I'm going to miss the print New Yorker when it goes. This is the online hed/sub for Stephen Metcalf's piece on what has happened to Hollywood and the movie-star system in the age of the superhero film. It's straightforward. It's a straight arrow:
How Superheroes Made Movie Stars Expendable
The Hollywood overhauls that got us from Bogart to Batman.
Here it is in print:
How superheroes killed the movie star.
How perfect is that? Succinct, clever, resonant. It's both The Thing's longtime catchphrase and what superheroes—though not the Fantastic Four, interestingly—have made of traditional movie stars. Because it's open-ended, it also makes you wonder what else is getting clobbered? What other parts of our lives? The online headline is specific and designed to get clicks. It's actually part of the problem the article is delineating.

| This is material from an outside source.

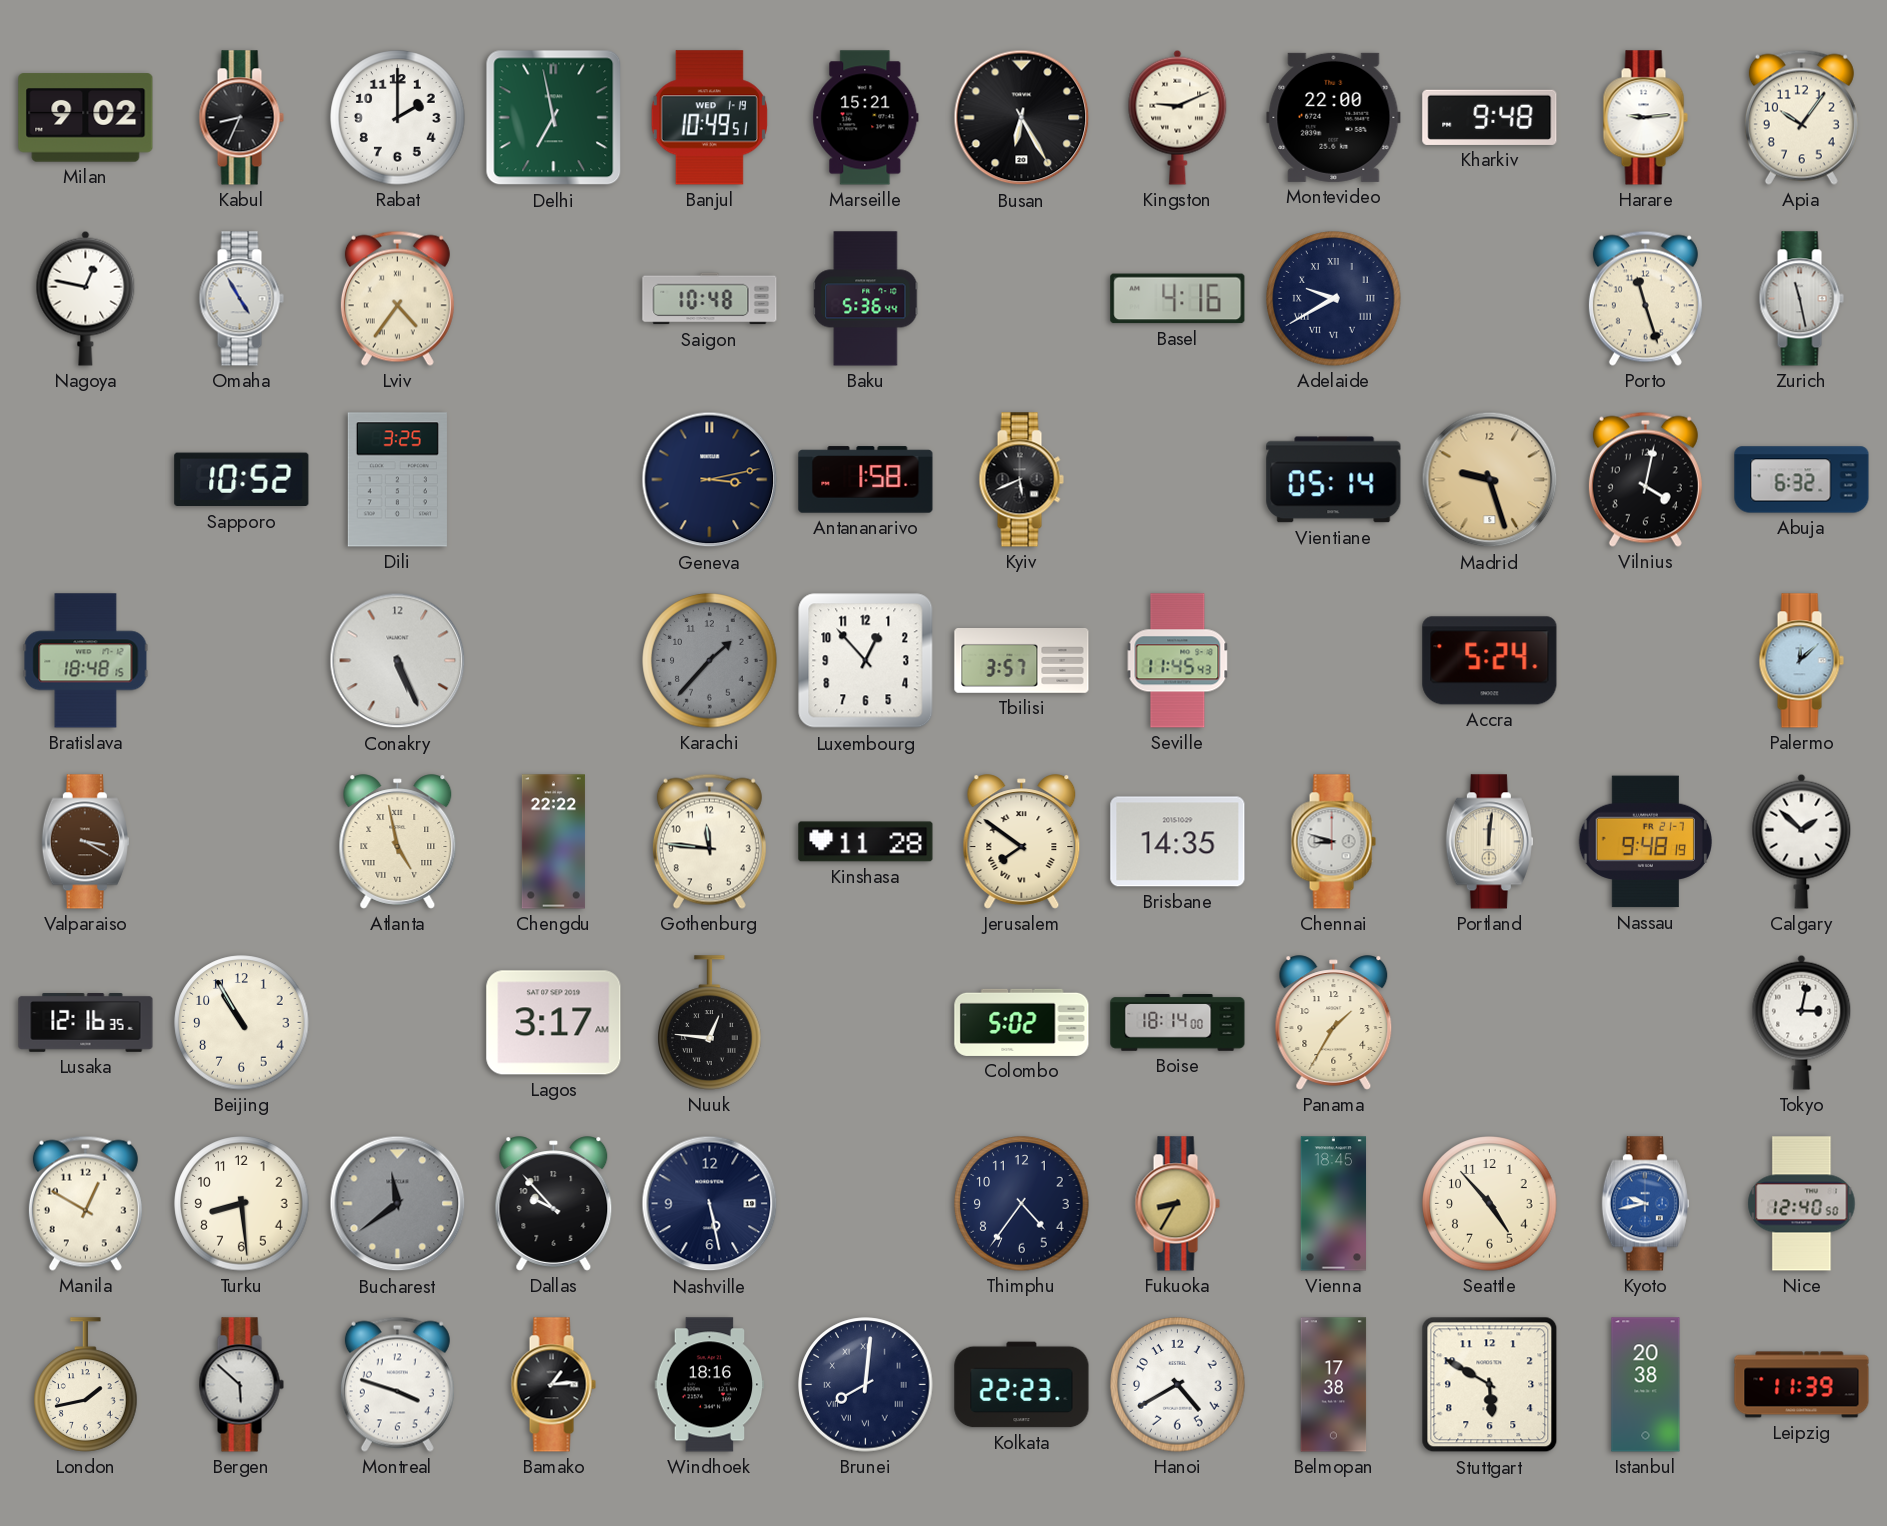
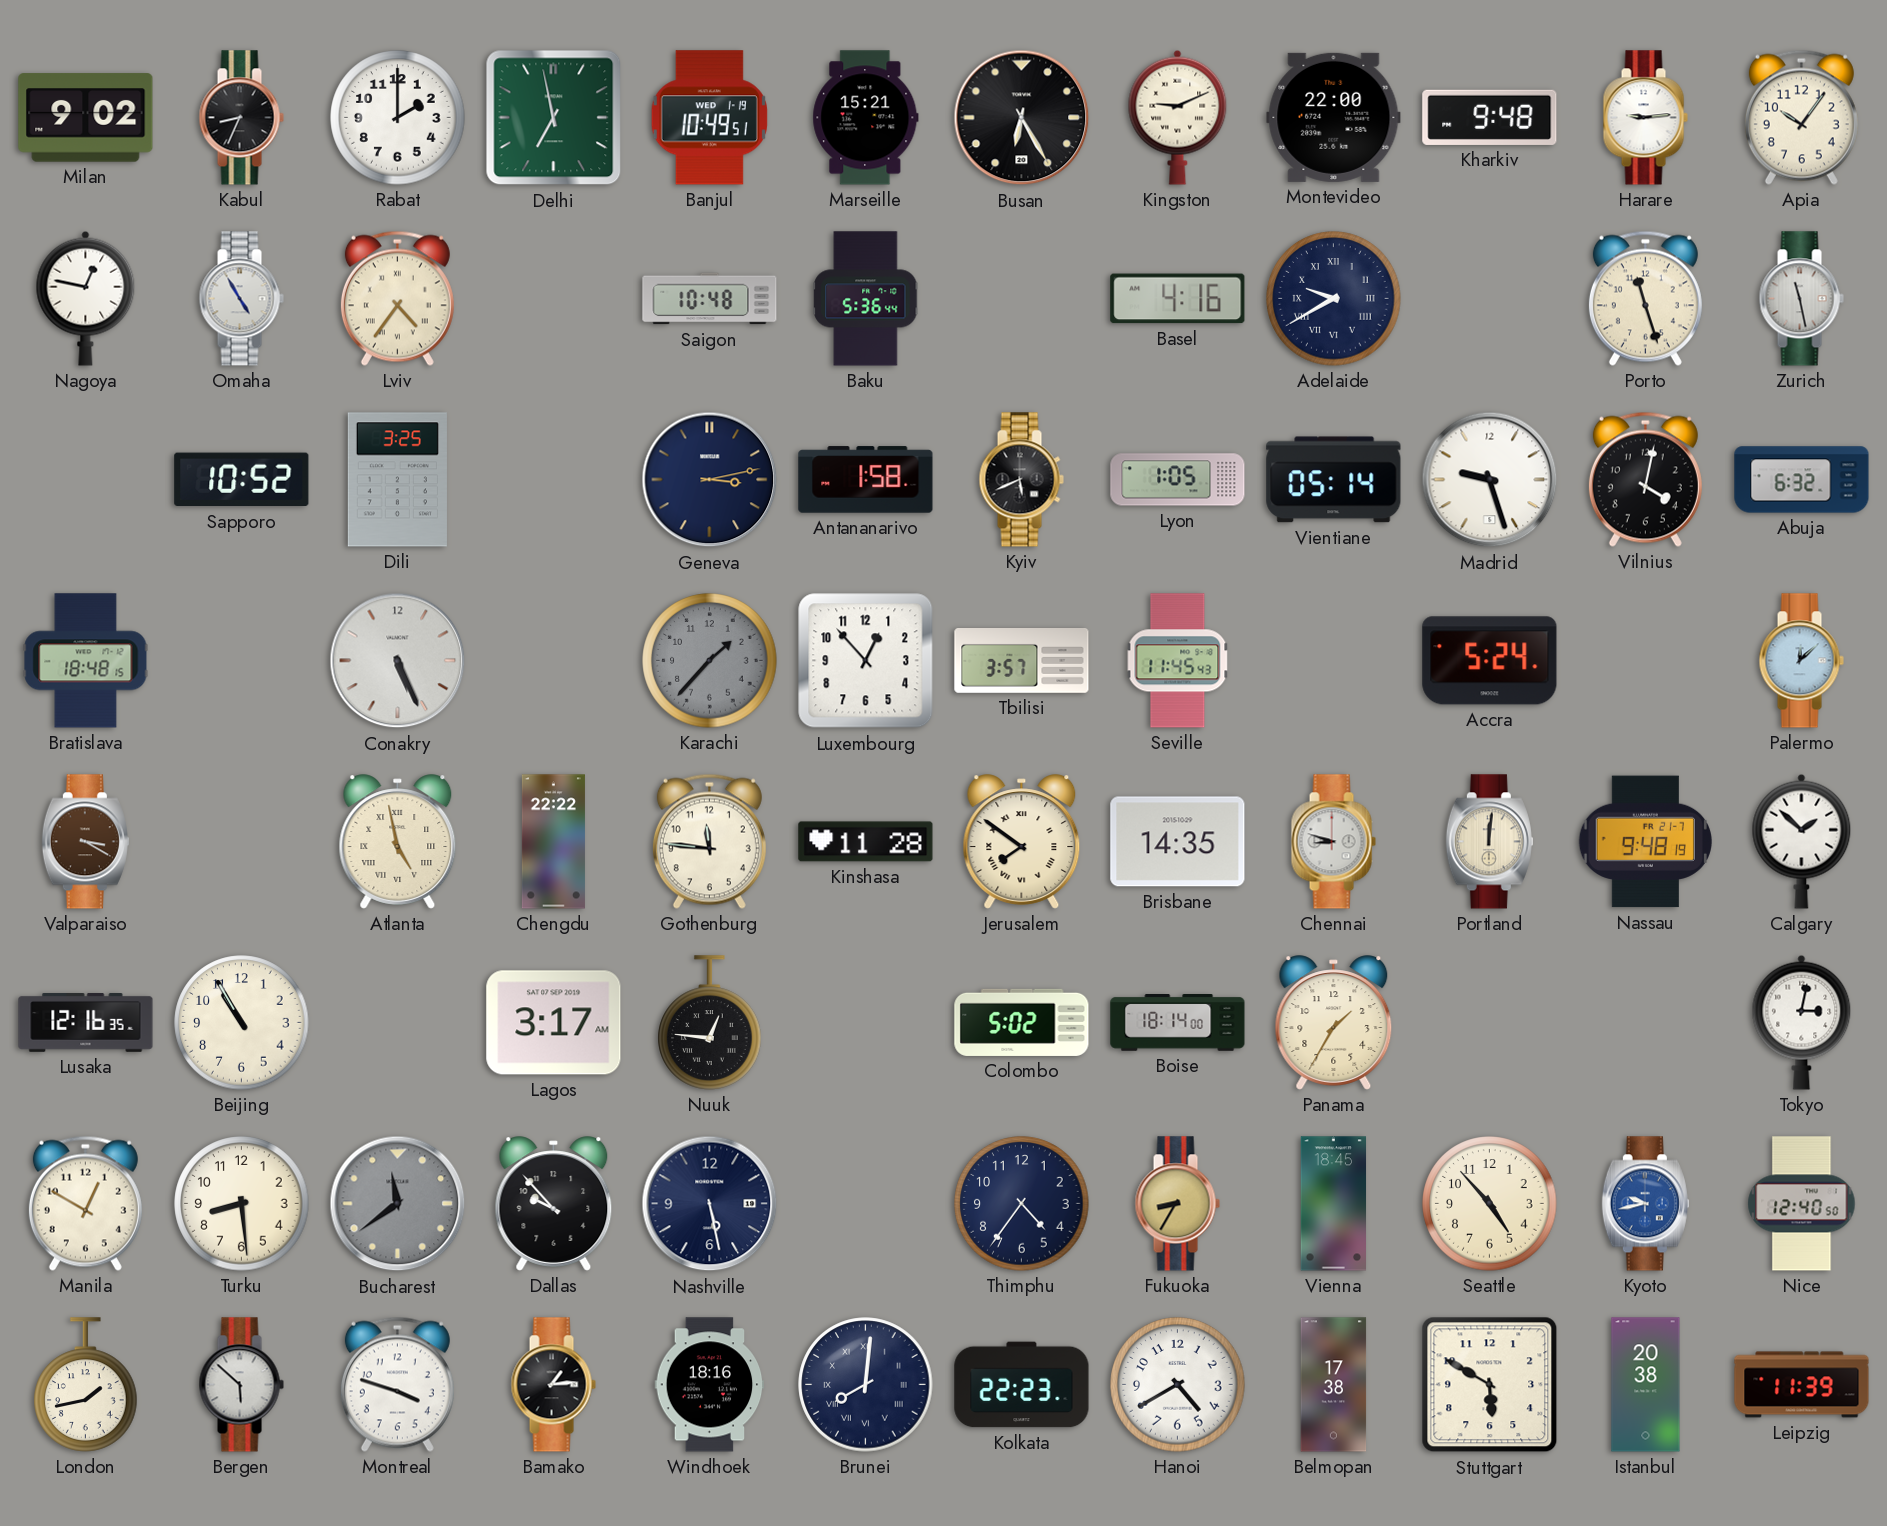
Lyon: none -> 1:05
Madrid dial: champagne -> white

I was actually dismissive of the piece before I read it. I was like “No shit, Sherlock, we were all writing about this 10 years ago.” The early going didn't help much. Metcalf calls it a “startling fact” that the biggest movie in China in 2005, “Harry Potter and the Goblet of Fire,” pulled in just $12 mil vs. nearly $400 million for last year's “Fast and Furious” sequel. Startling ... unless you read me. More, “Fast & Furious” was only the second-biggest hit in China last year. The biggest, “Wolf Warrior II,” grossed half a billion dollars more.
But then, in reviewing four books (The Big Picture“ by Ben Fritz; You‘re Only as Good as Your Next One” by Mike Medavoy; “Powerhouse: The Untold Story of Hollywood’s Creative Artists Agency” by James Andrew Miller; and “Representing Talent” by Violaine Roussel), Metcalf gives a great overview of the various stages of the star system, and who held power in Hollywood during those stages: from Thalberg to U.S. v. Paramount to the rise of the super-agent. Who could force the cut-rate on whom? It used to be studios on the theaters: If you want this A picture you need to pick up these three B pictures. Then it became the agencies over the studios: If you want this A star, you need to hire these three B- or C-list clients.
Now the hot hand is the intellectual property—divorced from the star. The power is in the copyright. And the powerless? Those without IP, as “The Big Picture” makes apparent. Also maybe us. “Today,” Metcalf writes, “the major franchises are commercially invulnerable because they offer up proprietary universes that their legions of fans are desperate to reënter on almost any terms.” This, too, will fade, though, because everything does. We can't be desperate forever.
Metcalf closes well.
The quality of film acting has never been higher, and there is still a craft in scriptwriting and directing that makes one regularly bow in awe. But a minimal standard of human relatability is not being met, on a routine basis, in the medium's most dominant genre. People who are nothing like us rescuing a world that is nothing like ours is not a recipe for artistic renewal. ...
The benchmark for a good movie was once coherence, and this meant more than a competently executed three-act script. It meant the unity of story with character, of character with star persona. The whole shebang was given life by a highly improbable marriage between our narcissism and our idealism. In this model, the movie theatre was a special kind of institution, where a primitive instinct for action and drama came together with a desire to banish our residual cruelty, if for no other reason than that it wouldn't play.
Hollywood was always called a dream factory. One wonders what kind of world we might create if we all woke up.